Satellite cell heterogeneity revealed by G-Tool, an open algorithm to quantify myogenesis through colony-forming assays
1 Lillehei Heart Institute, University of Minnesota, Minneapolis, MN, USA
2 Department of Medicine, University of Minnesota, Minneapolis, MN, USA
3 Bioengineering Program, University of Minnesota, Minneapolis, MN, USA
4 Department of Pediatrics, University of Minnesota, Minneapolis, MN, USA
5 Nils Hasselmo Hall, 312 Church St. S.E., Minneapolis, MN, USA
Skeletal Muscle 2012, 2:13 doi:10.1186/2044-5040-2-13Published: 15 June 2012
Muscle growth and repair is accomplished by the satellite cell pool, a self-renewing population of myogenic progenitors. Functional heterogeneity within the satellite cell compartment and changes in potential with experimental intervention can be revealed by in vitro colony-forming cell (CFC) assays, however large numbers of colonies need to be assayed to give meaningful data, and manually quantifying nuclei and scoring markers of differentiation is experimentally limiting.
We present G-Tool, a multiplatform (Java) open-source algorithm that analyzes an ensemble of fluorescent micrographs of satellite cell-derived colonies to provide quantitative and statistically meaningful metrics of myogenic potential, including proliferation capacity and propensity to differentiate.
We demonstrate the utility of G-Tool in two applications: first, we quantify the response of satellite cells to oxygen concentration. Compared to 3% oxygen which approximates tissue levels, we find that 21% oxygen, the ambient level, markedly limits the proliferative potential of transit amplifying progeny but at the same time inhibits the rate of terminal myogenic differentiation. We also test whether satellite cells from different muscles have intrinsic differences that can be read out in vitro.

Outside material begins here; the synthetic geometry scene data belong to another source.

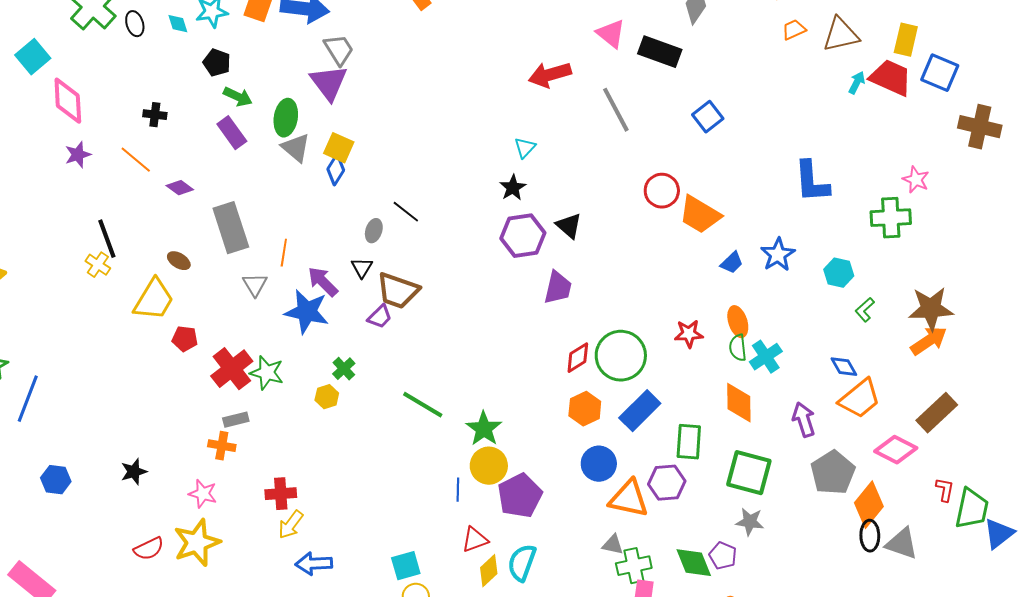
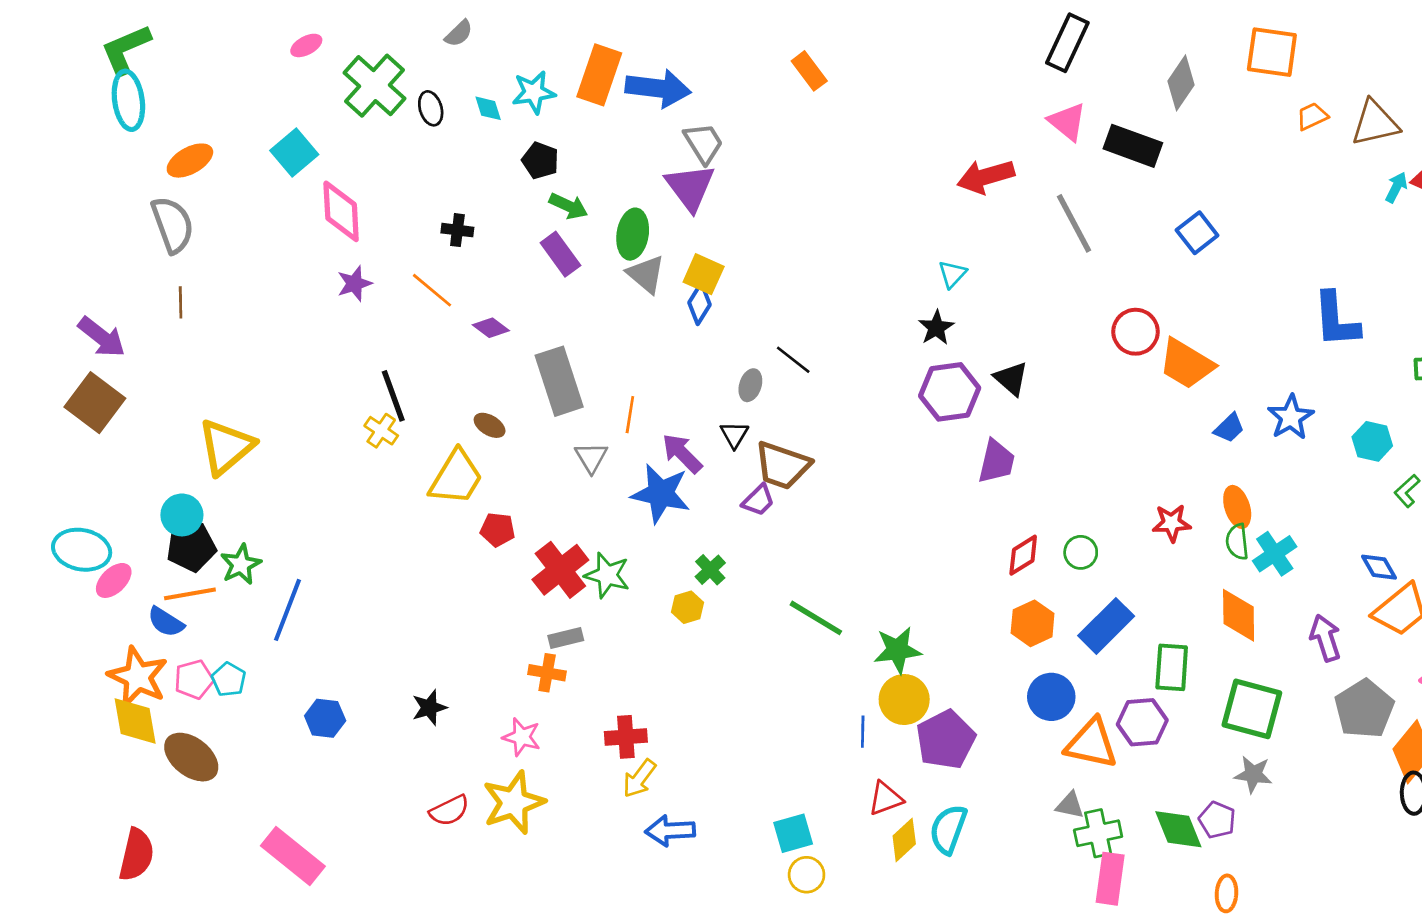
green circle: (621, 356) -> (1081, 552), size x0.5
green star: (484, 429) -> (897, 650), turned 30

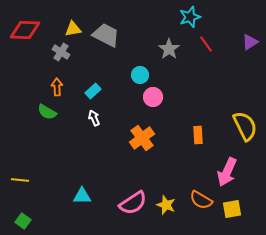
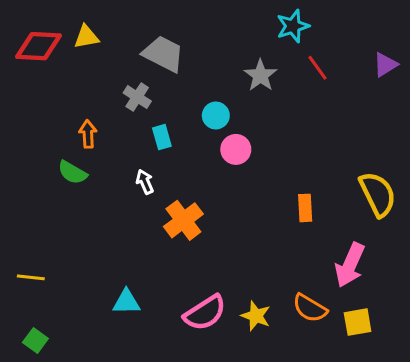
yellow triangle: (73, 29) -> (86, 37), moved
gray cross: (61, 52) -> (137, 97), moved
cyan rectangle: (93, 91) -> (162, 137), moved, turned -63
orange cross: (142, 138) -> (183, 220), moved

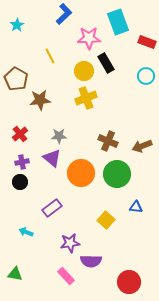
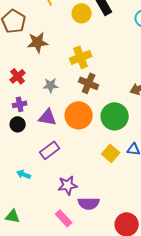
yellow cross: (86, 98) -> (81, 57), moved
gray star: (59, 136) -> (51, 85), moved
brown cross: (108, 141) -> (89, 83), moved
purple triangle: (52, 158) -> (48, 117), moved, turned -30
yellow square: (106, 220) -> (111, 153), moved

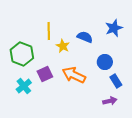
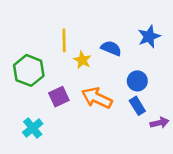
blue rectangle: (116, 81) -> (137, 106), moved
cyan cross: (24, 86) -> (33, 128), moved
purple arrow: (110, 101) -> (160, 123), moved

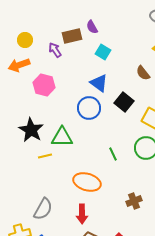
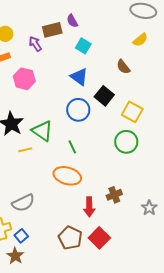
blue circle: (89, 108) -> (78, 110), moved
green triangle: (62, 137) -> (42, 131), turned 35
green line: (113, 154) -> (72, 147), moved
gray semicircle: (43, 209) -> (23, 203), turned 35
red arrow: (82, 214) -> (89, 207), moved

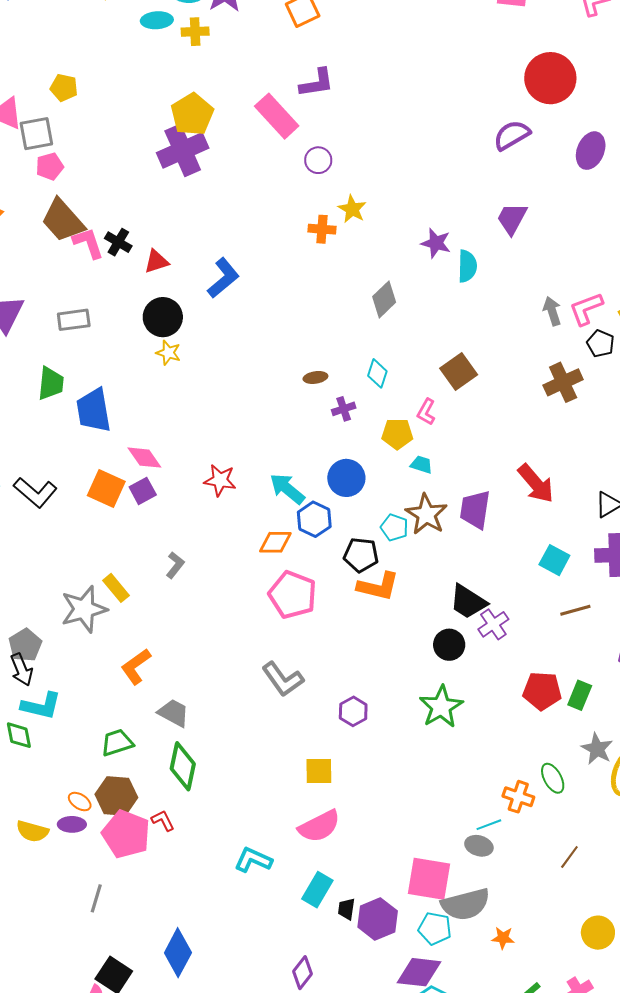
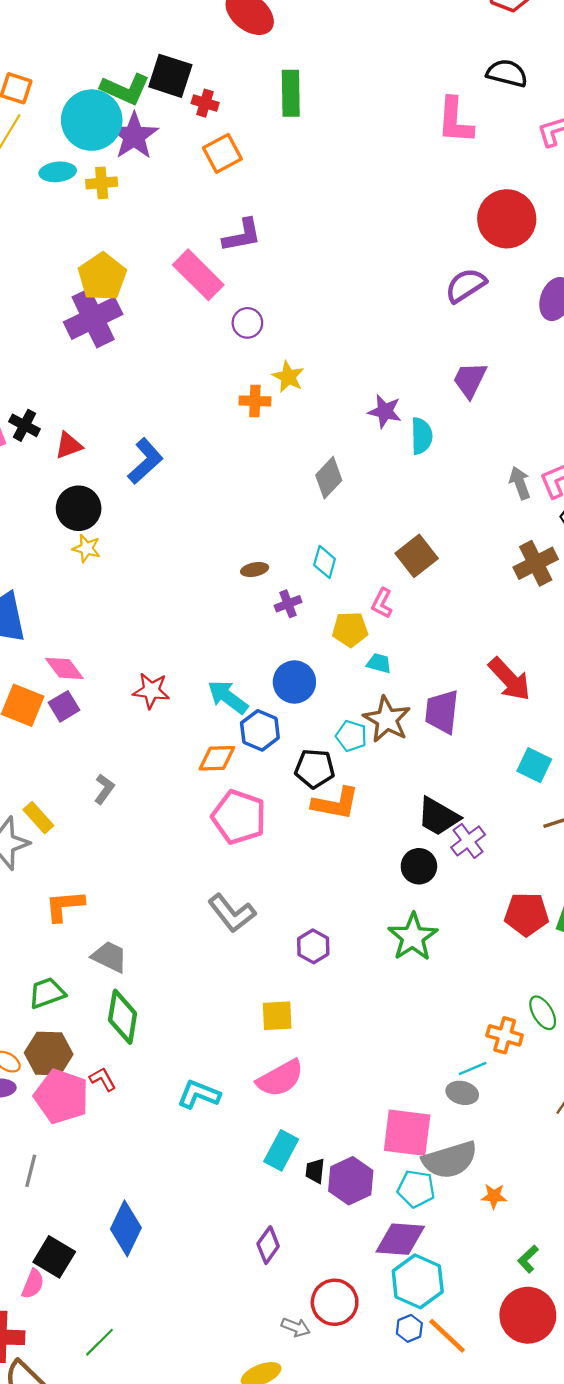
orange L-shape: (136, 666) -> (65, 906), turned 33
cyan L-shape: (253, 860) -> (199, 1094), moved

Compared to masseter, dorsi, forelimb and hindlimb muscles, we find that the diaphragm satellite cells have significantly increased proliferative potential and a reduced propensity to spontaneously differentiate. These features may be related to the unique always-active status of the diaphragm.
G-Tool facilitates consistent and reproducible CFC analysis between experiments and individuals. It is released under an open-source license that enables further development by interested members of the community.